David’s Stock Advisor selections are now worth $37,000. This is an annualized rate of return of 15.1% — beating the Wilshire 5000 by a +7.2% relative return. Several positions have been closed and the “proceeds from sale” total $6413.
Super Investor: David Gardner, Motley Fool. Excess/Relative Returns vs. Total Stock Market. The annualized relative return of David Gardner’s Stock Advisor selections is 7.2% placing him in some stratospheric company after 14 years of monthly stock selections. Graph modified from Superinvestors of Graham-and-Doddsville. (via Warren Buffett)
Another way to look at it is that David has a net investment of $10,687 (effectively $62.50/month vs. $100) and he is a closed transaction or two from “playing with the house money,” a moment that we’ll share and celebrate when it comes to fruition. At that point, he will have withdrawn more than has been invested in the tracking portfolio and will likely still have a balance greater than the passive index fund we’re benchmarking against. So it’s not “just” $37,000 but the $6413 is added to the result.
53.8% of his selections have beaten the market. The absolute annualized rate of return of 15.1% versus 7.9% for the Wilshire 5000 qualifies David for Super Investor status for the trailing 14 years.
Stock Advisor: Rule Breaker Leaders (2002-2016). $100 are invested into the decisions/ ideas at the time of publication. Priceline (PCLN) has been selected twice. $200 invested is now worth $5877! Amazon (AMZN) is another favorite, also selected twice. Disney (DIS) is a 6-time selection — with many of the decisions made back in 2002-2004.
All-Of-The-Above Investing. It works. The Stock Advisor Rule Breaker tracking portfolio is fairly evenly divided among the rapid growth smaller/younger companies, the medium-sized workhorses and the larger slower-growing blue chip stalwarts. Sweet.
David Gardner, Technology Groupie. How much is too much in a given sector? David likes technology and has no fear of roller coasters. Successful long-term investing is a journey. Discovering companies that blend technology and consumer satisfaction rules the day.
Morningstar identifies 1404 mutual funds with 15-year track records. How many of them performed better than David’s Stock Advisor selections? ZERO. NADA. Goose egg. That’s right. The top performing fund is CGM Realty (CGMRX), a formidable fund that checks in at 14.9%. It’s not an accident that Mark Hulbert features the Stock Advisor newsletter as one of the best.

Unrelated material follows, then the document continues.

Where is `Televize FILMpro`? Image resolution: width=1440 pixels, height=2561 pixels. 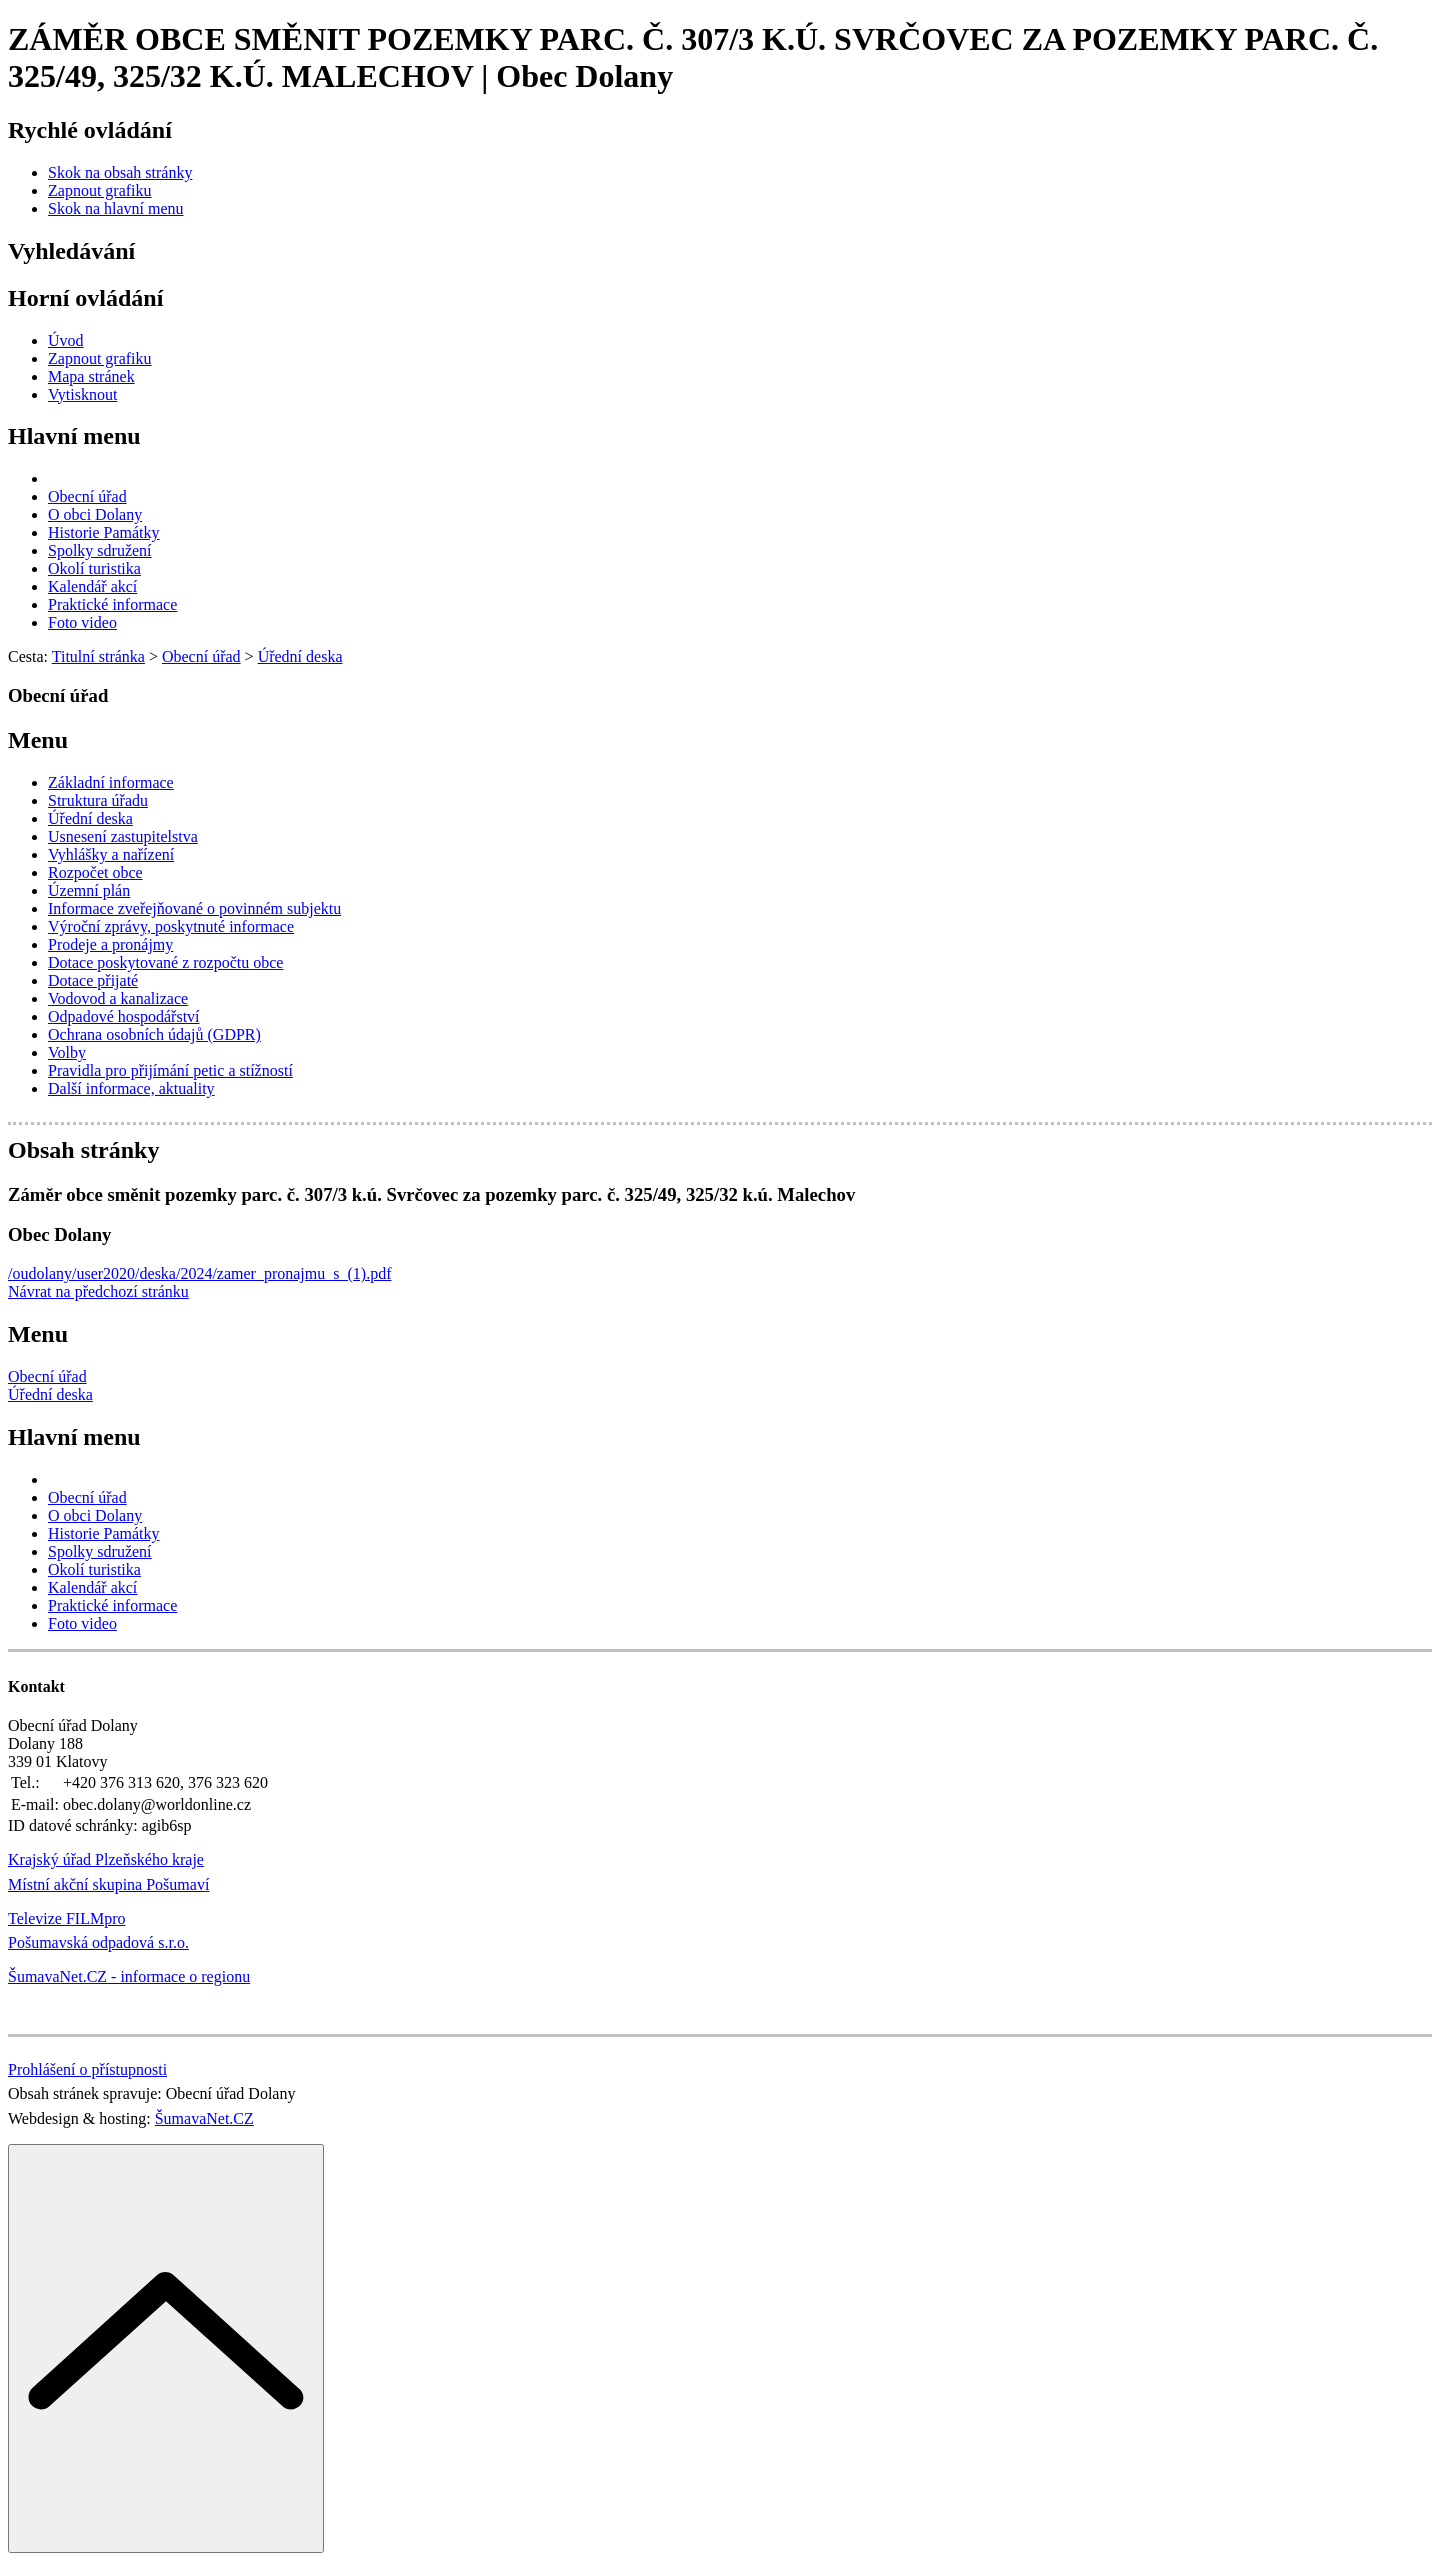 Televize FILMpro is located at coordinates (67, 1918).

The return forecast is designed for success. We don’t see this very often with mutual funds or institutional portfolios. The current 10.5% return forecast is nearly in the sweet spot. Quality matters. The average quality ranking is Good/Excellent. Perhaps most significantly, the overall average growth forecast is 11.3% and the Rule Breaker clearly qualifies as all-of-the-above investing, a blend of small, medium and large companies that provide sufficient overall growth. Earnings stability is not required. But financial strength is. Like many investors who blend a non-core or special situations component in the mix, Gardner recognizes that some superior opportunities are to be found among companies with less stable earnings, particularly when they’re in the early stages of a successful life cycle.
Social media is unkind to investing demonstrations like the Stock Advisor Rule Breakers these days. Yes, that’s sugar coated. Skepticism reigns. I was reminded of Hugh McManus and his selection of Amazon a few years ago during a live Round Table at the national convention. When the sizeable audience was polled, Hugh and Amazon received zero votes, matching the number of mutual funds that have outpaced David Gardner over the last 14 years. Hugh’s non-core selection of Amazon is the top-performing all-time active selection in our Round Table tracking portfolio. Hmmm. Stay hungry and stay Foolish, David. Fool on!